||Lead Research Geophysicist
As a researcher, I really enjoy developing new methods to solve interesting problems. In Maersk Oil, we certainly get many interesting geoscience problems to work on, and there is a great appetite for effective and innovative solutions to them, driven by our strong ambitions for growth and technical excellence.
Unlike in some larger companies, in which research can be seen as a peripheral function, or requiring long testing and industrialisation cycles, at Maersk we get to see the impact of our work on a much shorter timescale. It’s not uncommon to have an idea in the morning, spend the afternoon writing code, and that evening set it running on one of the big computers to support a business decision to be taken the next day.
I work in the Global Subsurface Technology department, at headquarters in Copenhagen. We provide a variety of specialist geoscience and engineering capabilities to support the asset teams around the world; my particular speciality is in quantitative interpretation of seismic data (known as QI).
The management organisation in Maersk Oil is quite flat, and technically strong. This puts us in a very fortunate position, as the work we do is understood and valued, and we have the freedom to develop and use the best possible technical solutions to carry out our role.

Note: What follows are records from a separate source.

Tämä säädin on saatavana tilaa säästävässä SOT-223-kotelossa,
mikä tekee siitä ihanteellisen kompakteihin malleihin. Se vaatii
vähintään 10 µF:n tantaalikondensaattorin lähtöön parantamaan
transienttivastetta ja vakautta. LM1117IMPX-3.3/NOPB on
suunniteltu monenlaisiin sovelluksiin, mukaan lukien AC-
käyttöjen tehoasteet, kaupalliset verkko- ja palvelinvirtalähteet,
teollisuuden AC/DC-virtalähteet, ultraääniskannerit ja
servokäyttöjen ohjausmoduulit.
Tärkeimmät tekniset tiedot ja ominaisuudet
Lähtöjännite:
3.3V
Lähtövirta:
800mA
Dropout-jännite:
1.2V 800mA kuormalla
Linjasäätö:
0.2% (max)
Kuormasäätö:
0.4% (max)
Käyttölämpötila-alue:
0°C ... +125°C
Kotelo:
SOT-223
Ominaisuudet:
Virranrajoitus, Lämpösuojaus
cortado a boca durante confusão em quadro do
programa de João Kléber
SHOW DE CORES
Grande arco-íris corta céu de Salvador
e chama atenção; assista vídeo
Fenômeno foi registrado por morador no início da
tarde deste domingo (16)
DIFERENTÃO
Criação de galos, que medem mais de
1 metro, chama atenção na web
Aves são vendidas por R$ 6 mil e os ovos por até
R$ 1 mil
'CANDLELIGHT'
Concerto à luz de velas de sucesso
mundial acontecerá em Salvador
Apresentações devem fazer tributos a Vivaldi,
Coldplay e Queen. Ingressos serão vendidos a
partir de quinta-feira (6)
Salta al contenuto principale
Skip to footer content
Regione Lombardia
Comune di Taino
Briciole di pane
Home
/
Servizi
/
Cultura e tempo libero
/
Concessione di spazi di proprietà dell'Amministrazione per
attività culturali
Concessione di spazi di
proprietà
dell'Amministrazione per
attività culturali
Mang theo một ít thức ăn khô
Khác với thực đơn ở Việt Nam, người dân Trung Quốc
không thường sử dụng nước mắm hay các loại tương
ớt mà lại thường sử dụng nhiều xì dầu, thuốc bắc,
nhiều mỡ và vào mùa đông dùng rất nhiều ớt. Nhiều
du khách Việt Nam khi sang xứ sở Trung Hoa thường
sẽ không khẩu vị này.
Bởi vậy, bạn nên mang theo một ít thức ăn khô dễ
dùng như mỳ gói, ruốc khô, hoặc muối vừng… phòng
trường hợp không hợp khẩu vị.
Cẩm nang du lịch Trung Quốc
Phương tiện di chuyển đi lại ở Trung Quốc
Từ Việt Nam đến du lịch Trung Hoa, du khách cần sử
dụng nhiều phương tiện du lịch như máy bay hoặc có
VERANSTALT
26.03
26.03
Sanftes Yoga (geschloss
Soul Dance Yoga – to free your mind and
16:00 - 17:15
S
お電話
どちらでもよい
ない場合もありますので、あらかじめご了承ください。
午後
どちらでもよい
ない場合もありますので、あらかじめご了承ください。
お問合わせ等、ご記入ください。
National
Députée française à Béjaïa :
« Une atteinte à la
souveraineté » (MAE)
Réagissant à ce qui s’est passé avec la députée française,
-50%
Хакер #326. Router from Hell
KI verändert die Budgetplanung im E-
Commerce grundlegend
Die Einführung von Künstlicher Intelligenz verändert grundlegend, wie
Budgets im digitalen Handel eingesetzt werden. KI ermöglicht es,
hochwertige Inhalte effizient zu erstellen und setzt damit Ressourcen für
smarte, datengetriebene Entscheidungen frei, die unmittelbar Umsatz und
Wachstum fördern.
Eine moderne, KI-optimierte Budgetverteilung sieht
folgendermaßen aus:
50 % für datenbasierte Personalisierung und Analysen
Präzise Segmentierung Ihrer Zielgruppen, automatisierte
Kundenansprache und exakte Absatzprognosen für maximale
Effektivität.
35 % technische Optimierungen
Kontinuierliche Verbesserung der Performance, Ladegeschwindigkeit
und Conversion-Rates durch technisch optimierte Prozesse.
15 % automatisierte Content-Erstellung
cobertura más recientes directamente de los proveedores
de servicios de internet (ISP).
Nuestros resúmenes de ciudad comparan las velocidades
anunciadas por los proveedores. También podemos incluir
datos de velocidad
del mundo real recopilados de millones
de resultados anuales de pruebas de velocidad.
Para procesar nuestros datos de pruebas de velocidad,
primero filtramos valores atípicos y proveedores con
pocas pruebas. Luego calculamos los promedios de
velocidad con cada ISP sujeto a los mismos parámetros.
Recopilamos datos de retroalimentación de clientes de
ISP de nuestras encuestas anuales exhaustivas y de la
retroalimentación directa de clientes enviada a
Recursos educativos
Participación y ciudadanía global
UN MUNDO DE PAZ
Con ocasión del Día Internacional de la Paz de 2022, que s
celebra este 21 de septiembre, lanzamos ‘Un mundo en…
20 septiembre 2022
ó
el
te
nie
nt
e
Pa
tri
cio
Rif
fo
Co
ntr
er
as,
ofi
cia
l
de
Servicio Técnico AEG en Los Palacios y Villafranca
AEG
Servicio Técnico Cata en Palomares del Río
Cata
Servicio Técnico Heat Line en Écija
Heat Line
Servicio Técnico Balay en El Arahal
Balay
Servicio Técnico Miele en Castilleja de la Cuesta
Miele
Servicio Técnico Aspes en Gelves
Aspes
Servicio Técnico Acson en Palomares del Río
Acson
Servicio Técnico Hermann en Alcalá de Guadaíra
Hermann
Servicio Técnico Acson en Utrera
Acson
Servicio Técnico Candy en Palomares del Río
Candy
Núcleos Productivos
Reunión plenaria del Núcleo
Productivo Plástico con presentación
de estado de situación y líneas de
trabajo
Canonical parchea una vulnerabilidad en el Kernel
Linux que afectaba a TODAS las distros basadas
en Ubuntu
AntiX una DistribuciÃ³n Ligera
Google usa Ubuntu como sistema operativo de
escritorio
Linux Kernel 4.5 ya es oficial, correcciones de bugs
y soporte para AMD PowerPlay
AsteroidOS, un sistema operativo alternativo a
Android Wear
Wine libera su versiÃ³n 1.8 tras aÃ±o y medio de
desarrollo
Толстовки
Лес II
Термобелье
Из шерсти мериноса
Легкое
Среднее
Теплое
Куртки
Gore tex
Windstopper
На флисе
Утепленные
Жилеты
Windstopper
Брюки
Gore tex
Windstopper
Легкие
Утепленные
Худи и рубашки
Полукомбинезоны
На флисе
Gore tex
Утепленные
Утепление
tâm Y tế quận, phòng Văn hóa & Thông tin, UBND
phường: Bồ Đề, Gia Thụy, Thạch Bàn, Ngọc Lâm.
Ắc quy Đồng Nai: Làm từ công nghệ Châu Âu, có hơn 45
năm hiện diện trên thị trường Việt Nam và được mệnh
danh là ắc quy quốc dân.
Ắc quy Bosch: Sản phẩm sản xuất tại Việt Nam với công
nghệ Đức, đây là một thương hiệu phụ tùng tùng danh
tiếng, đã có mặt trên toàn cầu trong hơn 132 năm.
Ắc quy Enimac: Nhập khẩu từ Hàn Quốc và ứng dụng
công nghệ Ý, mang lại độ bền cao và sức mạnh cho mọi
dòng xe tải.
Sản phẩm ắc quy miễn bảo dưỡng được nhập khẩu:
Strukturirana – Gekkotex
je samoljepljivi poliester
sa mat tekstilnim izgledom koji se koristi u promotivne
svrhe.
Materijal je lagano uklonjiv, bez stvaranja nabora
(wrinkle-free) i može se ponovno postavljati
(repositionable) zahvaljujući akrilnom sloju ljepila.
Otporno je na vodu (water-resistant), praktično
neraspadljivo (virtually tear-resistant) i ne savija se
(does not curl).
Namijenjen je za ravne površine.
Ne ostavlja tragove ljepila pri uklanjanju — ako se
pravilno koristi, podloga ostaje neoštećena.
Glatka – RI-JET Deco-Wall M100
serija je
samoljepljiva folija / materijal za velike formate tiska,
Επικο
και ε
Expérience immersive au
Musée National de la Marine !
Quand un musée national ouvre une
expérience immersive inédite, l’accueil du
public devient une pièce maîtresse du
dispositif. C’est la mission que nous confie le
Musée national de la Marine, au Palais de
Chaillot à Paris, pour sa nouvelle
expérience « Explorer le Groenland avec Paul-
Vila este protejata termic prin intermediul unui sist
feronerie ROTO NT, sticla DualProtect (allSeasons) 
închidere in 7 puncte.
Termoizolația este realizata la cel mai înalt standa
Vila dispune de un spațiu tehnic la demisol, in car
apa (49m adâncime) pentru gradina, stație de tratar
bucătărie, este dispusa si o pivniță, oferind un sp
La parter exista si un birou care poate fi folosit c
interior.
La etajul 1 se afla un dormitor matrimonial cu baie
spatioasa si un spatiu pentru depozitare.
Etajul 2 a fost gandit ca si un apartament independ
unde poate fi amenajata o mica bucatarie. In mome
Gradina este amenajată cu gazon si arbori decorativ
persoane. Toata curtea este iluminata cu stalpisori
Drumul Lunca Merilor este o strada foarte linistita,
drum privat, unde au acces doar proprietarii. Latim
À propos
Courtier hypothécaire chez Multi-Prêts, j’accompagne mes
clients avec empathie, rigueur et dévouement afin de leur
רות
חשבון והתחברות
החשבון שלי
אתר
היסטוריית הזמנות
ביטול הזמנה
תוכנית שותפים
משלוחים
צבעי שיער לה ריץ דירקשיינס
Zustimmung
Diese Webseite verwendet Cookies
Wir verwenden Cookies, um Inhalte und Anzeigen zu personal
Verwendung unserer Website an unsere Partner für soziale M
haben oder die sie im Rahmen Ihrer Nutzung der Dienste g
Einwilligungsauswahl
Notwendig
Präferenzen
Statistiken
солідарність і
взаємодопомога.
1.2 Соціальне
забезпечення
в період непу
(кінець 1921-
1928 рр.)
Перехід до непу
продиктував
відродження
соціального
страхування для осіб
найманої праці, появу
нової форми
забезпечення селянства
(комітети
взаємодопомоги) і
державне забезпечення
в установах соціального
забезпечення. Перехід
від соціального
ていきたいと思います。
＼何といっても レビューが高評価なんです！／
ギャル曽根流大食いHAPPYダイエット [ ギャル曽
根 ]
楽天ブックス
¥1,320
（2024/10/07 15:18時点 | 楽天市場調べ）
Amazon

When I joined Maersk Oil in 2010, we faced a demand for in-house QI projects that we could not satisfy with commercially available software. One of the main pieces of work I have been responsible for is the development of Jigsaw, our own seismic reservoir characterisation tool. Starting from scratch, we set out to design a new, class-leading algorithm – and the first operational Jigsaw project was carried out later that year. Since then, we have kept adding to the capabilities of Jigsaw, and applying it to datasets from around the world.
It is really pleasing to see the value of our contributions to the company – whether reducing exploration uncertainties, providing results to our partners for field development, or monitoring production mechanisms in mature oil fields.